- [EXERCISE DETAILS]: Lift out each line of the data that holds "City".

····················

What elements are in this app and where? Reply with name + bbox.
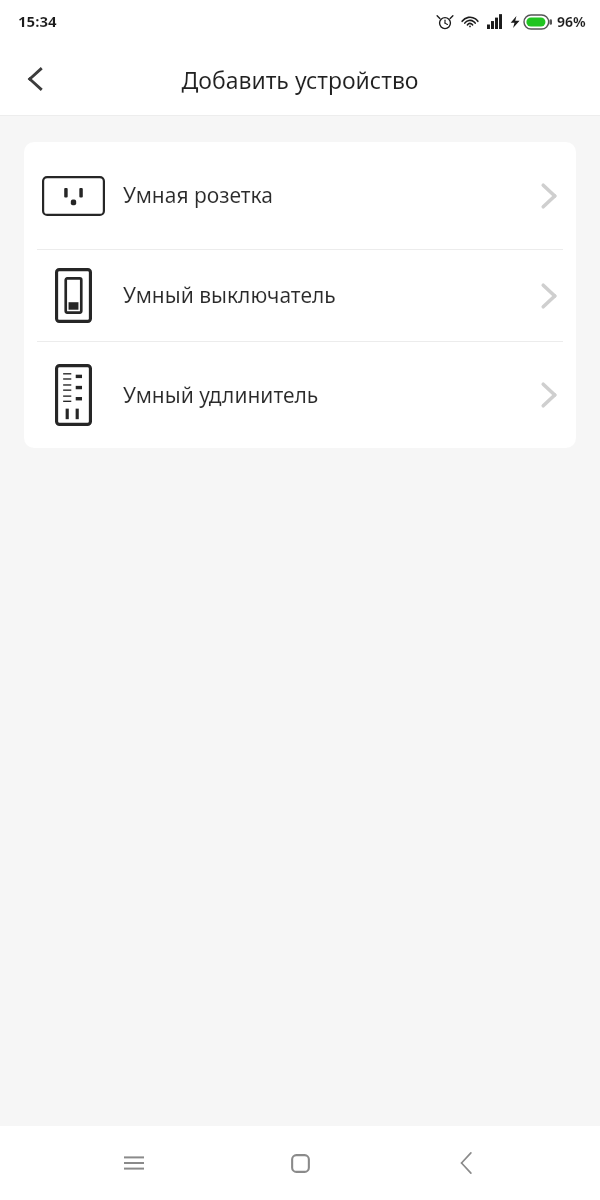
staticText: Умная розетка [123,181,274,210]
button[interactable]: Умный удлинитель [24,342,576,448]
button[interactable]: Home [268,1131,332,1195]
staticText: 15:34 [18,11,57,31]
button[interactable]: Назад [8,51,64,107]
button[interactable]: Умная розетка [24,142,576,249]
button[interactable]: Умный выключатель [24,250,576,341]
button[interactable]: Recents [102,1131,166,1195]
staticText: Умный выключатель [123,281,336,310]
staticText: 96% [557,12,586,31]
button[interactable]: Back [434,1131,498,1195]
staticText: Умный удлинитель [123,381,319,410]
staticText: Добавить устройство [181,64,419,95]
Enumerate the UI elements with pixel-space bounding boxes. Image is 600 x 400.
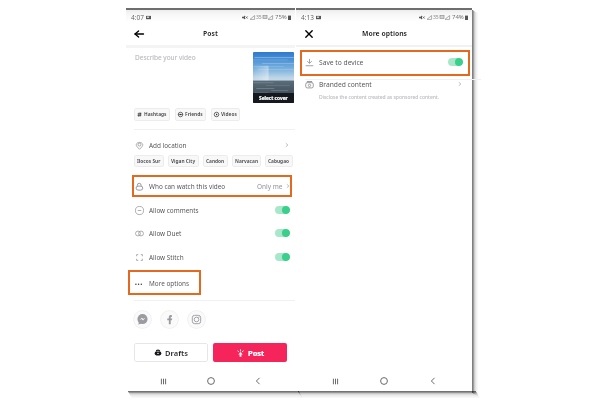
staticText: Branded content [319, 80, 372, 89]
button[interactable]: Narvacan [232, 155, 261, 167]
staticText: Ilocos Sur [137, 158, 161, 165]
button[interactable]: Recent apps [153, 371, 173, 391]
button[interactable]: Branded content [296, 80, 472, 104]
staticText: 75% [275, 13, 287, 21]
button[interactable]: Toggle [275, 229, 290, 237]
staticText: Only me [257, 182, 283, 191]
button[interactable]: Allow Duet [126, 224, 295, 242]
staticText: Disclose the content created as sponsore… [319, 94, 439, 101]
button[interactable]: Vigan City [168, 155, 199, 167]
staticText: Who can watch this video [149, 182, 226, 191]
button[interactable]: Friends [175, 108, 206, 121]
button[interactable]: Back [131, 26, 147, 42]
button[interactable]: Home [374, 371, 394, 391]
button[interactable]: Share to Instagram [187, 310, 206, 329]
button[interactable]: Save to device [296, 53, 472, 71]
button[interactable]: Candon [203, 155, 228, 167]
button[interactable]: Toggle [448, 58, 463, 66]
button[interactable]: More options [126, 274, 295, 292]
button[interactable]: Post [213, 343, 287, 362]
button[interactable]: Recent apps [325, 371, 345, 391]
button[interactable]: Who can watch this video [126, 177, 295, 195]
button[interactable]: Allow comments [126, 201, 295, 219]
button[interactable]: Share to Messenger [133, 310, 152, 329]
button[interactable]: Toggle [275, 206, 290, 214]
staticText: Cabugao [268, 158, 290, 165]
button[interactable]: Toggle [275, 253, 290, 261]
staticText: Narvacan [235, 158, 258, 165]
button[interactable]: Hashtags [134, 108, 170, 121]
staticText: 35 [256, 14, 262, 21]
staticText: 74% [452, 13, 464, 21]
staticText: More options [362, 29, 407, 38]
staticText: Drafts [165, 348, 189, 358]
staticText: 4:13 [301, 13, 314, 22]
staticText: Allow Stitch [149, 253, 184, 262]
staticText: Videos [221, 111, 237, 118]
button[interactable]: Share to Facebook [160, 310, 179, 329]
button[interactable]: Drafts [134, 343, 208, 362]
staticText: Save to device [319, 58, 364, 67]
staticText: Post [203, 29, 218, 38]
staticText: Friends [185, 111, 203, 118]
button[interactable]: Back [423, 371, 443, 391]
button[interactable]: Close [301, 26, 317, 42]
button[interactable]: Allow Stitch [126, 248, 295, 266]
staticText: Candon [206, 158, 225, 165]
button[interactable]: Home [201, 371, 221, 391]
staticText: 35 [433, 14, 439, 21]
button[interactable]: Cabugao [265, 155, 293, 167]
button[interactable]: Select cover [253, 52, 294, 103]
staticText: Describe your video [135, 53, 196, 62]
staticText: Allow Duet [149, 229, 182, 238]
staticText: Select cover [259, 95, 288, 102]
button[interactable]: Ilocos Sur [134, 155, 164, 167]
staticText: Post [248, 348, 265, 358]
staticText: Allow comments [149, 206, 199, 215]
staticText: Vigan City [171, 158, 196, 165]
staticText: Hashtags [144, 111, 167, 118]
button[interactable]: Videos [211, 108, 240, 121]
button[interactable]: Back [248, 371, 268, 391]
staticText: 4:07 [131, 13, 144, 22]
staticText: More options [149, 279, 190, 288]
button[interactable]: Add location [126, 136, 295, 154]
staticText: Add location [149, 141, 187, 150]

····················

- [RESPONSE AREA]:
button[interactable]: Vigan City [168, 155, 199, 167]
staticText: Vigan City [171, 158, 196, 165]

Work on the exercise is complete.